→ **Saved data entries**

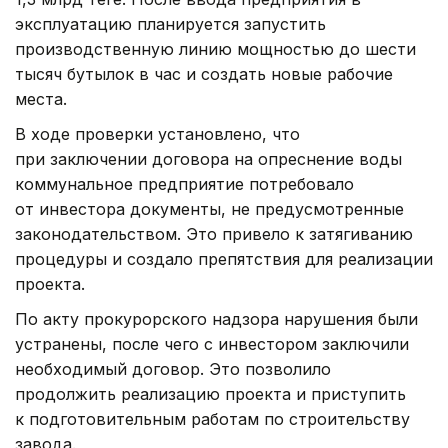
эксплуатацию планируется запустить
производственную линию мощностью до шести
тысяч бутылок в час и создать новые рабочие
места.
В ходе проверки установлено, что
при заключении договора на опреснение воды
коммунальное предприятие потребовало
от инвестора документы, не предусмотренные
законодательством. Это привело к затягиванию
процедуры и создало препятствия для реализации
проекта.
По акту прокурорского надзора нарушения были
устранены, после чего с инвестором заключили
необходимый договор. Это позволило
продолжить реализацию проекта и приступить
к подготовительным работам по строительству
завода.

→ **WORK REQUIRED**
Where a line above contains the word "проекта", show that line.

→ **ANSWER TO THIS PROBLEM**
проекта.
продолжить реализацию проекта и приступить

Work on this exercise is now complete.